Dans un coup de théâtre pour des établissements bien implantés localement, la Répression des fraudes a annoncé des sanctions lourdes à l’encontre de deux Caisses d’Épargne, coupables selon elle de « pratique commerciale trompeuse », et a assuré que les clients concernés seraient remboursés. Le mardi 24 février 2026, la DGCCRF a rendu publique sa décision contre ces filiales du groupe BPCE.
Au total, les pénalités s’élèvent à 9,2 millions d’euros : la première, Caisse d’Épargne d’Île-de‑France, se voit infliger une amende de six millions d’euros, tandis que la seconde, la Caisse d’Épargne Grand Est Europe, est condamnée à verser 3,2 millions d’euros.
L’autorité reproche à ces établissements des pratiques qualifiées de fallacieuses, des agissements qui, d’après l’enquête, ont privé des clients d’informations claires et loyales. En effet, la DGCCRF estime que les éléments de communication commerciale n’ont pas permis aux consommateurs de comprendre correctement les offres et leurs conditions.
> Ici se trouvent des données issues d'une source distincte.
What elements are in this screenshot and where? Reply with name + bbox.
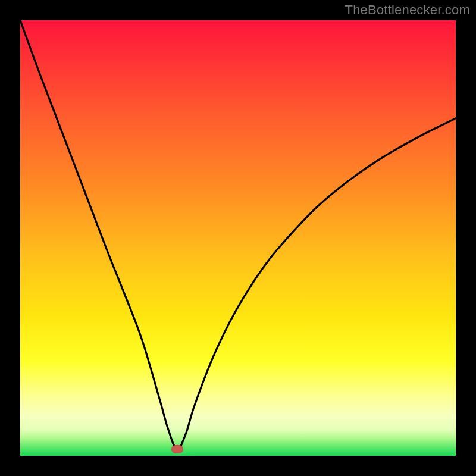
chart-frame: TheBottlenecker.com [0,0,476,476]
attribution-label: TheBottlenecker.com [345,2,470,18]
plot-area [20,20,456,456]
curve-path [20,20,456,449]
bottleneck-curve [20,20,456,456]
min-marker [171,445,183,453]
Ces deux Caisses d’Épargne sont des filiales du groupe BPCE, ce qui rappelle que le contrôle porte aussi bien sur des acteurs nationaux que sur des implantations régionales. Ainsi, même des banques fortement ancrées dans leur territoire ne sont pas exemptes de responsabilité lorsqu’il s’agit de transparence commerciale.
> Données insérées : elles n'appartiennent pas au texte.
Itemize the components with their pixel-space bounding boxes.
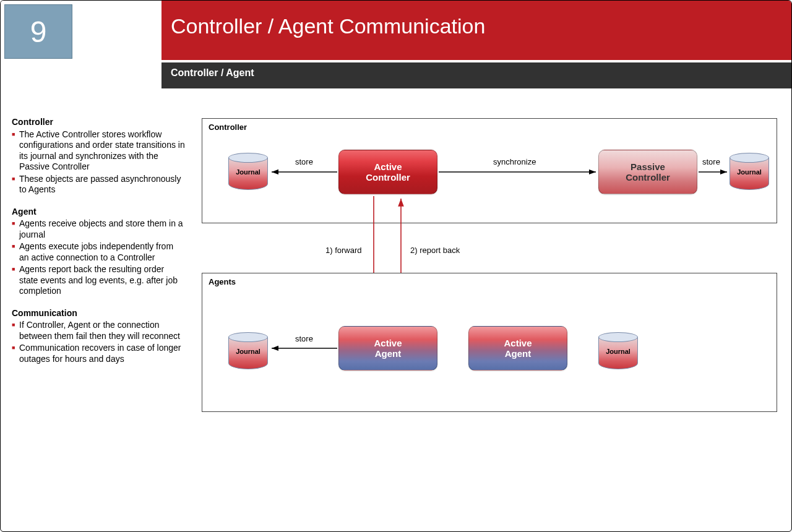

L’administration précise que les clients identifiés comme victimes de ces pratiques seront remboursés, ce qui implique une procédure d’indemnisation ciblée. De plus, les sanctions financières visent à la fois la réparation des préjudices et la dissuasion afin d’éviter que de telles pratiques ne se reproduisent.
Ces décisions tombent comme un rappel : la régulation surveille étroitement les discours commerciaux et la protection du consommateur. Néanmoins, elles invitent aussi les établissements à renforcer leurs contrôles internes et la clarté de leurs communications, pour restaurer la confiance des clients.
Au final, la sanction de la DGCCRF marque une étape claire dans la mise au pas des pratiques commerciales jugées trompeuses et ouvre la voie à des remboursements pour les clients lésés, tandis que le secteur bancaire devra tirer les leçons de cette affaire.